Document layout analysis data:
□ □ □ □ □ □ □
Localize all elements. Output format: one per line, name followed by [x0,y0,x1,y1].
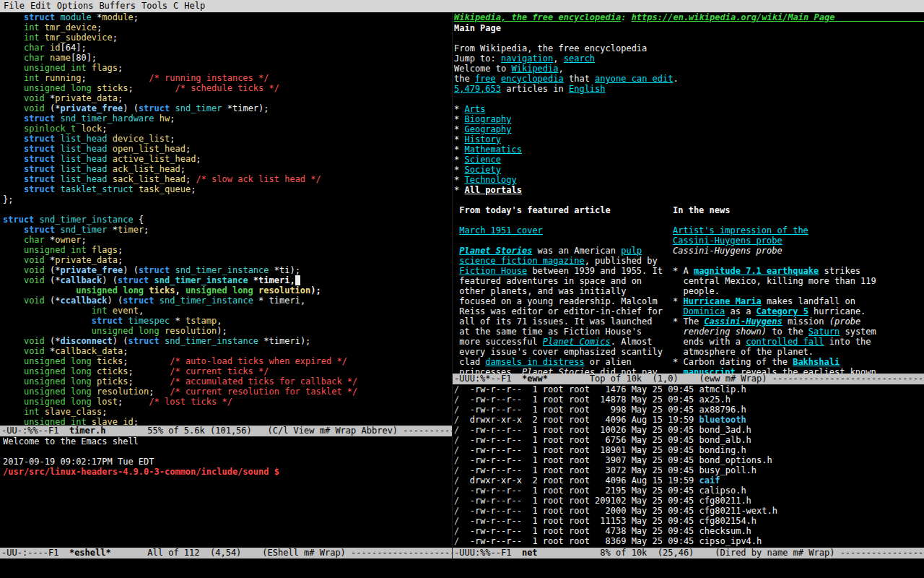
link[interactable]: navigation [501,53,553,64]
link[interactable]: Bakhshali [793,357,840,367]
text-segment: -rw-r--r-- 1 root root 1476 May 25 09:45 [459,384,699,394]
menu-item-options[interactable]: Options [57,1,94,11]
link[interactable]: magnitude 7.1 earthquake [694,266,819,276]
eshell-buffer[interactable]: Welcome to the Emacs shell2017-09-19 09:… [0,436,452,548]
link[interactable]: Fiction House [459,266,527,276]
text-segment: into the [824,337,871,347]
eww-line [454,94,924,104]
eww-line: rendering shown) to the Saturn system [673,327,924,337]
link[interactable]: search [564,53,595,64]
text-segment [55,225,60,235]
text-segment [3,336,24,346]
link[interactable]: History [464,134,501,144]
eww-line: Main Page [454,23,924,33]
link[interactable]: manuscript [683,367,735,374]
text-segment: timer.h [69,426,106,436]
text-segment [3,144,24,154]
dired-buffer-net[interactable]: / -rw-r--r-- 1 root root 1476 May 25 09:… [453,384,924,548]
text-segment [92,366,97,376]
right-pane: Wikipedia, the free encyclopedia: https:… [452,12,924,558]
eshell-line: 2017-09-19 09:02:17PM Tue EDT [3,457,452,467]
link[interactable]: Cassini-Huygens probe [673,236,783,246]
text-segment: snd_timer [175,103,222,113]
text-segment [3,124,24,134]
eww-line: central Mexico, killing more than 119 [673,276,924,286]
link[interactable]: science fiction magazine [459,256,584,266]
modeline-text: -UUU:%%--F1 net 8% of 10k (25,46) (Dired… [454,548,924,558]
link[interactable]: Technology [464,175,516,185]
text-segment: snd_timer_instance [165,336,258,346]
text-segment: void [24,265,45,275]
text-segment: other planets, and was initially [454,286,626,296]
eww-buffer-wikipedia[interactable]: Main PageFrom Wikipedia, the free encycl… [453,23,924,374]
text-segment: * [454,134,464,144]
text-segment: * [92,12,102,22]
link[interactable]: March 1951 cover [459,225,543,236]
eww-line: all of its 71 issues. It was launched [454,316,673,327]
eww-line: at the same time as Fiction House's [454,327,673,337]
code-line: int running; /* running instances */ [3,73,452,83]
text-segment: flags [92,63,118,73]
menu-item-c[interactable]: C [173,1,178,11]
link[interactable]: English [569,84,606,94]
link[interactable]: All portals [464,185,521,195]
text-segment: void [24,255,45,265]
link[interactable]: Dominica [683,306,725,316]
text-segment [87,417,92,426]
link[interactable]: controlled fall [746,337,824,347]
text-segment: ; [180,164,186,174]
text-segment [55,134,60,144]
code-line: unsigned long pticks; /* accumulated tic… [3,376,452,387]
link[interactable]: Geography [464,124,511,134]
text-segment: , [139,306,144,316]
link[interactable]: Biography [464,114,511,124]
eww-line: clad damsels in distress or alien [454,357,673,367]
link[interactable]: Artist's impression of the [673,225,808,236]
text-segment: unsigned long [76,285,144,296]
link[interactable]: pulp [621,246,642,256]
text-segment: -rw-r--r-- 1 root root 10026 May 25 09:4… [459,425,699,435]
menu-item-file[interactable]: File [4,1,25,11]
text-segment [3,53,24,63]
text-segment: * [454,165,464,175]
link[interactable]: 5,479,653 [454,84,501,94]
text-segment: system [840,327,876,337]
text-segment: struct [24,134,55,144]
text-segment [3,316,92,326]
link[interactable]: Science [464,155,501,165]
text-segment [3,225,24,235]
link[interactable]: Hurricane Maria [683,296,761,306]
text-segment [92,376,97,387]
eww-line: 5,479,653 articles in English [454,84,924,94]
link[interactable]: Planet Stories [459,246,532,256]
text-segment: ; [149,387,170,397]
link[interactable]: Arts [464,104,485,114]
menu-item-edit[interactable]: Edit [30,1,51,11]
menu-item-help[interactable]: Help [184,1,205,11]
link[interactable]: Saturn [808,327,840,337]
link[interactable]: Category 5 [757,306,808,316]
menu-item-tools[interactable]: Tools [141,1,167,11]
text-segment: ticks [149,285,175,296]
text-segment: resolution [258,285,310,296]
code-line: unsigned long ticks; /* auto-load ticks … [3,356,452,366]
text-segment: * The [673,316,704,327]
link[interactable]: Mathematics [464,144,521,155]
link[interactable]: anyone can edit [595,74,673,84]
text-segment: private_free [61,265,123,275]
link[interactable]: Cassini-Huygens [704,316,782,327]
dired-entry: / -rw-r--r-- 1 root root 11153 May 25 09… [454,516,924,526]
code-buffer-timer-h[interactable]: struct module *module; int tmr_device; i… [0,12,452,426]
text-segment: ; [102,124,107,134]
text-segment: Top of 10k (1,0) (eww m# Wrap) ---------… [548,374,924,384]
link[interactable]: damsels in distress [485,357,584,367]
link[interactable]: Wikipedia [511,64,558,74]
link[interactable]: Society [464,165,501,175]
link[interactable]: Planet Comics [543,337,611,347]
eww-line: * Mathematics [454,144,924,155]
text-segment: rendering shown) [683,327,767,337]
link[interactable]: encyclopedia [501,74,564,84]
link[interactable]: free [475,74,496,84]
menu-item-buffers[interactable]: Buffers [99,1,136,11]
text-segment: task_queue [139,184,191,194]
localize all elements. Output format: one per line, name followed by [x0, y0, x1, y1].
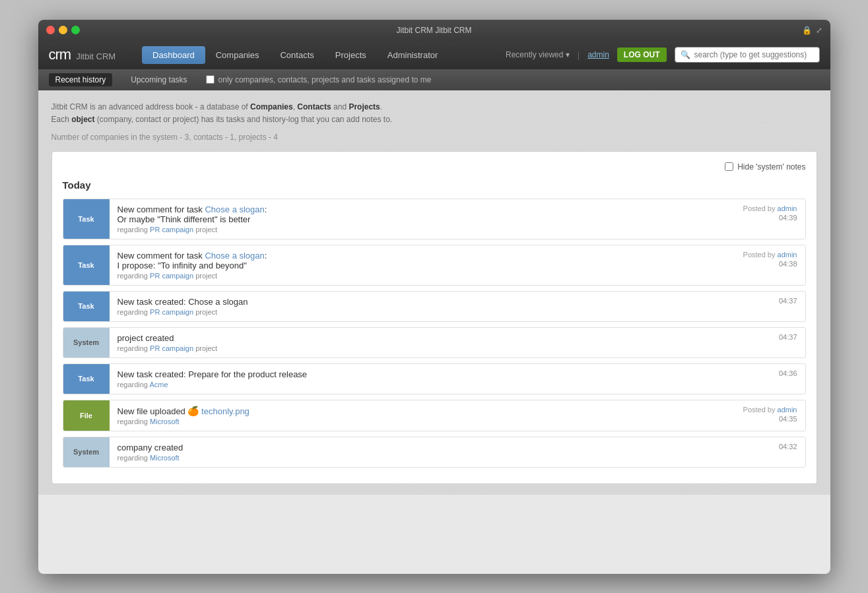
- item-meta: 04:32: [771, 437, 805, 467]
- recently-viewed-dropdown[interactable]: Recently viewed ▾: [506, 50, 570, 59]
- item-meta: 04:37: [771, 328, 805, 358]
- top-nav-right: Recently viewed ▾ | admin LOG OUT 🔍: [506, 47, 819, 63]
- item-line2: I propose: "To infinity and beyond": [117, 261, 247, 270]
- item-main: project created: [117, 333, 763, 343]
- section-title-today: Today: [63, 179, 806, 191]
- history-item: Task New task created: Prepare for the p…: [63, 363, 806, 394]
- regarding-label: regarding: [117, 226, 150, 234]
- item-text: New task created: Prepare for the produc…: [117, 369, 308, 379]
- search-bar: 🔍: [675, 47, 820, 63]
- item-text: project created: [117, 333, 174, 343]
- company-link[interactable]: Microsoft: [150, 418, 180, 425]
- task-link[interactable]: Chose a slogan: [205, 204, 264, 214]
- badge-task: Task: [63, 199, 110, 239]
- item-content: New file uploaded 🍊 techonly.png regardi…: [110, 400, 735, 431]
- nav-administrator[interactable]: Administrator: [377, 46, 449, 64]
- badge-task: Task: [63, 292, 110, 321]
- user-link[interactable]: admin: [778, 251, 797, 259]
- item-main: company created: [117, 443, 763, 453]
- item-time: 04:38: [779, 260, 797, 268]
- minimize-button[interactable]: [59, 26, 67, 34]
- nav-companies[interactable]: Companies: [205, 46, 270, 64]
- history-panel: Hide 'system' notes Today Task New comme…: [51, 151, 817, 484]
- company-link[interactable]: Acme: [149, 381, 168, 389]
- project-link[interactable]: PR campaign: [150, 226, 193, 234]
- project-link[interactable]: PR campaign: [150, 308, 193, 316]
- item-sub: regarding PR campaign project: [117, 226, 727, 234]
- sub-nav-upcoming-tasks[interactable]: Upcoming tasks: [125, 73, 192, 86]
- item-meta: 04:37: [771, 292, 805, 321]
- item-line2: Or maybe "Think different" is better: [117, 214, 251, 224]
- task-link[interactable]: Chose a slogan: [205, 251, 264, 261]
- item-time: 04:32: [779, 443, 797, 451]
- title-bar: Jitbit CRM Jitbit CRM 🔒 ⤢: [38, 20, 830, 41]
- item-sub: regarding PR campaign project: [117, 272, 727, 280]
- history-item: Task New task created: Chose a slogan re…: [63, 291, 806, 322]
- sub-nav-recent-history[interactable]: Recent history: [49, 73, 113, 86]
- posted-by: Posted by admin: [743, 204, 797, 212]
- item-text: New comment for task: [117, 204, 205, 214]
- item-meta: Posted by admin 04:35: [735, 400, 805, 431]
- intro-line1: Jitbit CRM is an advanced address book -…: [51, 102, 383, 111]
- item-main: New file uploaded 🍊 techonly.png: [117, 406, 727, 416]
- item-sub: regarding PR campaign project: [117, 308, 763, 316]
- history-item: File New file uploaded 🍊 techonly.png re…: [63, 400, 806, 431]
- item-text: New file uploaded: [117, 406, 188, 416]
- file-emoji: 🍊: [187, 406, 199, 416]
- item-content: New comment for task Chose a slogan: Or …: [110, 199, 735, 239]
- regarding-label: regarding: [117, 418, 150, 425]
- badge-task: Task: [63, 245, 110, 285]
- project-suffix: project: [193, 226, 217, 234]
- top-nav: crm Jitbit CRM Dashboard Companies Conta…: [38, 41, 830, 69]
- logout-button[interactable]: LOG OUT: [617, 47, 667, 62]
- app-name: Jitbit CRM: [76, 51, 116, 61]
- filter-area: only companies, contacts, projects and t…: [206, 75, 432, 84]
- file-link[interactable]: techonly.png: [201, 406, 250, 416]
- search-input[interactable]: [694, 50, 814, 59]
- history-item: System company created regarding Microso…: [63, 437, 806, 468]
- item-time: 04:37: [779, 333, 797, 341]
- company-link[interactable]: Microsoft: [150, 454, 180, 462]
- regarding-label: regarding: [117, 344, 150, 352]
- posted-by: Posted by admin: [743, 406, 797, 414]
- item-meta: Posted by admin 04:39: [735, 199, 805, 239]
- item-suffix: :: [265, 204, 267, 214]
- close-button[interactable]: [46, 26, 55, 34]
- history-item: Task New comment for task Chose a slogan…: [63, 199, 806, 239]
- title-bar-right: 🔒 ⤢: [802, 26, 822, 35]
- item-sub: regarding Acme: [117, 381, 763, 389]
- project-link[interactable]: PR campaign: [150, 344, 193, 352]
- regarding-label: regarding: [117, 272, 150, 280]
- nav-projects[interactable]: Projects: [325, 46, 377, 64]
- hide-system-notes-checkbox[interactable]: [725, 162, 733, 171]
- project-link[interactable]: PR campaign: [150, 272, 193, 280]
- regarding-label: regarding: [117, 454, 150, 462]
- main-content: Jitbit CRM is an advanced address book -…: [38, 90, 830, 495]
- window-controls: [46, 26, 80, 34]
- item-sub: regarding Microsoft: [117, 454, 763, 462]
- chevron-down-icon: ▾: [566, 50, 570, 59]
- main-window: Jitbit CRM Jitbit CRM 🔒 ⤢ crm Jitbit CRM…: [38, 20, 830, 574]
- user-link[interactable]: admin: [778, 204, 797, 212]
- project-suffix: project: [193, 272, 217, 280]
- badge-file: File: [63, 400, 110, 431]
- item-main: New comment for task Chose a slogan: I p…: [117, 251, 727, 270]
- posted-by: Posted by admin: [743, 251, 797, 259]
- nav-contacts[interactable]: Contacts: [269, 46, 324, 64]
- search-icon: 🔍: [681, 50, 690, 59]
- maximize-button[interactable]: [71, 26, 80, 34]
- intro-text: Jitbit CRM is an advanced address book -…: [51, 101, 817, 126]
- window-title: Jitbit CRM Jitbit CRM: [396, 26, 471, 35]
- pipe-separator: |: [578, 50, 580, 60]
- project-suffix: project: [193, 308, 217, 316]
- admin-link[interactable]: admin: [587, 50, 609, 59]
- item-content: New comment for task Chose a slogan: I p…: [110, 245, 735, 285]
- hide-system-notes-area: Hide 'system' notes: [63, 162, 806, 172]
- item-meta: Posted by admin 04:38: [735, 245, 805, 285]
- item-sub: regarding PR campaign project: [117, 344, 763, 352]
- nav-dashboard[interactable]: Dashboard: [142, 46, 205, 64]
- assigned-to-me-checkbox[interactable]: [206, 75, 215, 84]
- regarding-label: regarding: [117, 381, 150, 389]
- user-link[interactable]: admin: [778, 406, 797, 414]
- lock-icon: 🔒: [802, 26, 812, 35]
□ □ □ □ □ □ □
**Exercise brief**
Lines with "format": return each one from the data above.

**Written response**
Localize all elements. Output format: one per line, name followed by [x0,y0,x1,y1].
localize all elements. Output format: one per line, name followed by [x0, y0, x1, y1].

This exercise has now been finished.